A trained agent performing the swingup task.

The entire task lives in two files: an XML model and a Python module. We will build both piece by piece, then snap them together at the end.

The XML model#

Every environment starts with a MuJoCo XML that defines the physical system. For cartpole that means two bodies, two joints, and one motor:

<!-- A cart on a rail with a pole attached by a hinge. -->
<body name="cart" pos="0 0 1">
  <joint name="slider" type="slide" axis="1 0 0"
         limited="true" range="-1.8 1.8" damping="5e-4"/>
  <geom name="cart" type="box" size="0.2 0.15 0.1" mass="1"/>
  <body name="pole_1" childclass="pole">
    <joint name="hinge_1"/>
    <geom name="pole_1"/>
  </body>
</body>

<!-- A motor that pushes the cart along the rail. -->
<actuator>
  <motor name="slide" joint="slider" gear="10"
         ctrllimited="true" ctrlrange="-1 1"/>
</actuator>

The motor has gear ratio 10 and control range [-1, 1], so the maximum force is 10 N. ctrllimited tells MuJoCo to clamp the control signal internally, so policy outputs outside this range are safe.

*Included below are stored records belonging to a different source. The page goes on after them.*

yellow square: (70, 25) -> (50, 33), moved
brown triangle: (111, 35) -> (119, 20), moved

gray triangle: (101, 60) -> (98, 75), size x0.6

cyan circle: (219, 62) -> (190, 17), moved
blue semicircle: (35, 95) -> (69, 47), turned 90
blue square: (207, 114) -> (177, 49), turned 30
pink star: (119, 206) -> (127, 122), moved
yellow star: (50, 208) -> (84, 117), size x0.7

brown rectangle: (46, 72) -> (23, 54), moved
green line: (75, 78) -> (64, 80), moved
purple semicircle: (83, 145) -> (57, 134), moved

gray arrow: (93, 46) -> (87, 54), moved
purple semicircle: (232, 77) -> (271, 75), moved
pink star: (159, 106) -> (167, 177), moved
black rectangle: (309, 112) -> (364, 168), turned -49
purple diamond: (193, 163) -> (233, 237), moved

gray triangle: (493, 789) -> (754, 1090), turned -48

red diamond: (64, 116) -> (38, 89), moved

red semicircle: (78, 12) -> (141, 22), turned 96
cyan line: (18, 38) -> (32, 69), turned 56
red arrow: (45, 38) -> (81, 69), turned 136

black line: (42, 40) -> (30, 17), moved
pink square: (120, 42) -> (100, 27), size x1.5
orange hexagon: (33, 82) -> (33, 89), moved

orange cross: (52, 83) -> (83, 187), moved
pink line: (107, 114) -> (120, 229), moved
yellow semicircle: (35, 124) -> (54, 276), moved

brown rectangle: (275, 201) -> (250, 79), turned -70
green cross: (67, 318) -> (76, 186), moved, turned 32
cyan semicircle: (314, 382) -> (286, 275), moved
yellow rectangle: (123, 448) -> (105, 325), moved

The full XML is at src/mjlab/tasks/cartpole/cartpole.xml.

Building the environment#

Everything else lives in a single file, cartpole_env_cfg.py. An mjlab environment is made of small, composable pieces. We will define each piece, then assemble them into a complete config at the end.

Entity: wrapping the XML#

An entity is a simulated object in the scene. It can be anything from a static table to an articulated robot. The EntityCfg wraps a MuJoCo XML and, optionally, actuator and initial state configurations. At runtime, the entity exposes simulation data (joint positions, velocities, etc.) as batched PyTorch tensors.

The cartpole is an articulated entity with one actuator, so we need a function that loads the XML, an actuator configuration, and an initial state.

# Load the XML.
_CARTPOLE_XML = Path(__file__).parent / "cartpole.xml"

def _get_spec() -> mujoco.MjSpec:
    return mujoco.MjSpec.from_file(str(_CARTPOLE_XML))

# Tell mjlab to use the motor defined in the XML as is.
_CARTPOLE_ARTICULATION = EntityArticulationInfoCfg(
    actuators=(XmlActuatorCfg(target_names_expr=("slider",)),),
)

The initial joint state depends on the task variant:

Swingup

The pole starts pointing down (hinge = pi). The agent must swing it up and balance it.

_SWINGUP_INIT = EntityCfg.InitialStateCfg(
    joint_pos={"slider": 0.0, "hinge_1": math.pi},
    joint_vel={".*": 0.0},
)

Balance

The pole starts upright (hinge = 0). The agent only needs to keep it balanced.

_BALANCE_INIT = EntityCfg.InitialStateCfg(
    joint_pos={"slider": 0.0, "hinge_1": 0.0},
    joint_vel={".*": 0.0},
)

Now we can snap these together into an EntityCfg:

# Bundle the spec loader, actuator, and initial state into one config.
def _get_cartpole_cfg(swing_up: bool = False) -> EntityCfg:
    return EntityCfg(
        spec_fn=_get_spec,
        articulation=_CARTPOLE_ARTICULATION,
        init_state=_SWINGUP_INIT if swing_up else _BALANCE_INIT,
    )

That is the entity done. Later, we will pass it to the scene so the environment knows what to simulate.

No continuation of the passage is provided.